In case you were wondering, friends, I did not fall off the face of the planet. But there are a few reasons I haven’t blogged in a couple weeks, so I will list them here in no particular order: 1.) We went to Kentucky! Ben and I have been trying to find a time to visit my grandparents for a ridiculously long time. We’ve also been trying to come up with a fun but fairly economical family vacation with the girls, so we just decided to combine the two and spontaneously did it a couple weeks ago! I am so, so very glad we did.
2.) If you’re a parent, you’ll understand that “vacation” when you have kids should be loosely translated to “business trip with intermittent periods of fun.” It was so wonderful to be with family, but we came back from the trip (like any trip with tiny, energy-sucking humans) a little exhausted.

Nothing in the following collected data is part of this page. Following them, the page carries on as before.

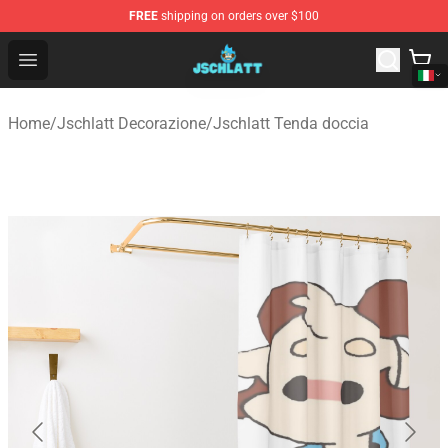
FREE
shipping on orders over $100
Jschlatt Store - Official Jschlatt Merchandise Shop
Open menu
Home
/
Jschlatt Decorazione
/
Jschlatt Tenda doccia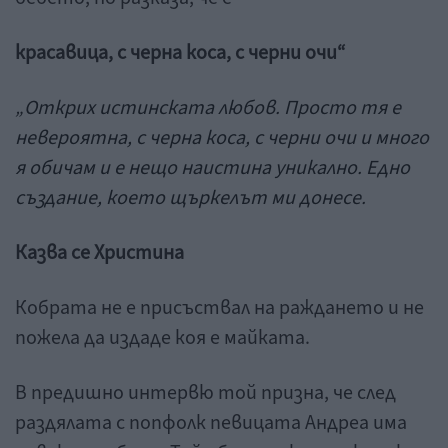
красавица, с черна коса, с черни очи“
„Открих истинската любов. Просто тя е
невероятна, с черна коса, с черни очи и много
я обичам и е нещо наистина уникално. Едно
създание, което щъркелът ми донесе.
Казва се Христина
Кобрата не е присъствал на раждането и не
пожела да издаде коя е майката.
В предишно интервю той призна, че след
раздялата с попфолк певицата Андреа има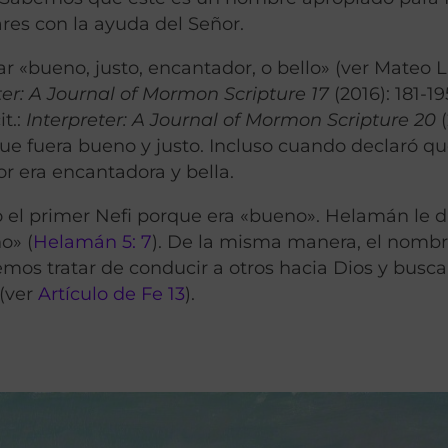
res con la ayuda del Señor.
r «bueno, justo, encantador, o bello» (ver Mateo L
ter: A Journal of Mormon Scripture 17
(2016): 181-19
t.:
Interpreter: A Journal of Mormon Scripture 20
(
que fuera bueno y justo. Incluso cuando declaró q
r era encantadora y bella.
l primer Nefi porque era «bueno». Helamán le di
o» (
Helamán 5: 7
). De la misma manera, el nomb
os tratar de conducir a otros hacia Dios y busca
 (ver
Artículo de Fe 13
).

3.) Since I’ve been back I’ve been working furiously, preparing for our first year of….wait for it….HOMESCHOOLING…dun dun duuuuun. Yep, I must be insane because I said yes to this crazy thing when I felt God asking me to do it. I’m holding God on the hook for not allowing my kids (and me) to turn out to be total crazies by the end of this year. I say THIS YEAR, because I’m taking this thing one year at a time. That in itself feels like a ginormous commitment seeing as how I usually take life as a mom one DAY at a time. Ha. I will be writing about how that whole decision came about later, but for now I’ll just say I’m confident it’s the right one for our family for this year. (Maybe talk to me after I’m two weeks in. I could be singin’ a different tune by that time.)
4.) I’m completely and truly amazed by people who grocery shop successfully. I think we should give a nobel prize to those who do this regularly and with small children. My hero of a husband is the primary grocery shopper in our house and he claims to actually enjoy the job. While I secretly think this is probably a mark of insanity, I’m not arguing because there might be nothing I hate more than the grocery store. My poor husband is sick today and we were down to bare bones, so I loaded up the kids and went to pergatory Wal-mart. I nearly lost my salvation. And there are still some groceries on the counter waiting to be put away because I just. can. not. deal with the flipping groceries anymore.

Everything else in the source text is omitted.